3.1 Synthesis of bimetallic metal–organic frameworks

As shown in Fig. 5, it presents a schematic of two synthesis routes for BMOFs: (a) one-step in situ synthesis and (b) post-synthetic modification. In the one-step approach, two different metals and organic linkers are combined simultaneously to form a BMOF. The post-synthetic method involves a two-step process, in which an MOF is first prepared using conventional methods, followed by the partial replacement of primary metal atoms with secondary ones to enhance electrical conductivity through the formation of hetero-surfaces.72
image file: d5ra06296a-f5.tif
Fig. 5 Schematic of BMOF synthesis via one-step and post-synthetic approaches.

BMOFs can be synthesized via several approaches. One-pot synthesis (OPS) integrates two metal salts in a single reaction, forming complex networks with synergistic effects, while simplifying the process and reducing intermediate steps.73 Post-synthetic modification uses metal ion exchange in preformed MOFs, influenced by factors such as coordination number, ionic radius, lattice flexibility, and solvent; for example, Cu2+ often replaces Cd2+, Zn2+, or Mn2+, whereas Cd2+ and Pb2+ exchange faster due to labile bonds.68 Direct synthesis combines metal ions during MOF formation but can yield brittle frameworks with unpredictable properties, requiring careful control of pH, reactivity, solubility, and coordination to achieve the desired metal ratio.69 Template methods regulate metal composition and can produce hollow BMOFs with enhanced active sites and mass transport, using either self-template (dissolution–regrowth) or exterior-template (sacrificial template removal) strategies.41

3.2 Forces between bimetallic metal–organic framework adsorbents and heavy metal ion adsorbates

The efficiency of heavy metal removal by BMOFs depends on the interaction forces between the adsorbent and the adsorbate.

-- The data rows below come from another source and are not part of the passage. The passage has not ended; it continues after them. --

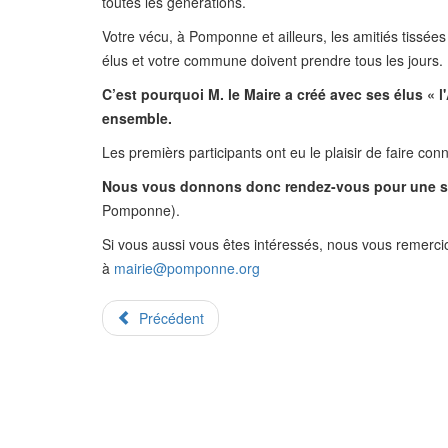
toutes les générations.
Votre vécu, à Pomponne et ailleurs, les amitiés tissées 
élus et votre commune doivent prendre tous les jours.
C’est pourquoi M. le Maire a créé avec ses élus 
ensemble.
Les premièrs participants ont eu le plaisir de faire co
Nous vous donnons donc rendez-vous pour une se
Pomponne).
Si vous aussi vous êtes intéressés, nous vous remercio
à
mairie@pomponne.org
Précédent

These forces are typically classified into two categories: chemical adsorption (chemisorption) and physical adsorption (physisorption).74,75 Physisorption, or physical adsorption, takes place when adsorbate particles attach to the adsorbent surface via weak intermolecular forces, such as van der Waals interactions. In contrast, chemisorption refers to the process where adsorbate molecules attach to the adsorbent surface through chemical forces or the formation of chemical bonds.76 MOFs exhibit enhanced adsorption capabilities due to the synergistic effects arising from the incorporation of two different metal ions within their structures. Primarily, coordination bonds form between the unsaturated metal sites in the MOF and heavy metal ions, facilitated by electron pair donation from donor atoms (e.g., oxygen, nitrogen) present in organic linkers or metal nodes. The presence of two distinct metal centers expands the diversity and density of these active sites, allowing stronger and more selective binding to heavy metal ions.77 For example, Yu et al. prepared a novel Zn/Ni-MOF. The Hg(II) adsorption capacity of the BMOF reached 744.4 mg g−1. More impressively, the BMOF successfully removed 99.99% of mercury. This suggests that the main adsorption mechanism of the BMOF is driven by the strong coordination between the –SH groups and mercury ions, with electrostatic attraction playing a lesser role.78

Electrostatic interactions also play a critical role, particularly when bimetallic MOFs possess tunable surface charges that attract oppositely charged metal ions, thereby enhancing adsorption. For instance, Zeng et al. successfully synthesized a bimetallic coordination polymer (Ti/Zr-TA) for the removal of mercury from wastewater. The material exhibited high adsorption capacities of 583.5, 615.4, and 654.4 mg g−1 at different temperatures. The study further revealed that the adsorption mechanism involved both electrostatic interactions and chelation, with the latter specifically the coordination between mercury ions and oxygen- or sulfur-containing functional groups playing the dominant role.79 In addition, ion-exchange mechanisms are significant, as metal ions within the MOF framework can be replaced by heavy metal ions in solution, thereby facilitating efficient capture. For example, the Zn/Cu-BTC-NH2 metal–organic framework (MOF) enhances Pb2+ uptake by promoting amino group-mediated adsorption and enabling ion exchange between copper and lead ions. The enrichment mechanism was identified as a combination of Pb2+ adsorption through –NH2 functional groups and ion exchange involving the substitution of Cu ions with Pb2+.80 Lastly, during co-precipitation, contaminants become physically or chemically bound within the iron oxides generated by the corrosion of zero-valent iron, resulting in their immobilization and subsequent removal from water.81 Collectively, these forces provide bimetallic MOFs with superior adsorption capacity, selectivity, and stability compared to their monometallic counterparts, making them highly effective for heavy metal remediation (Fig. 6).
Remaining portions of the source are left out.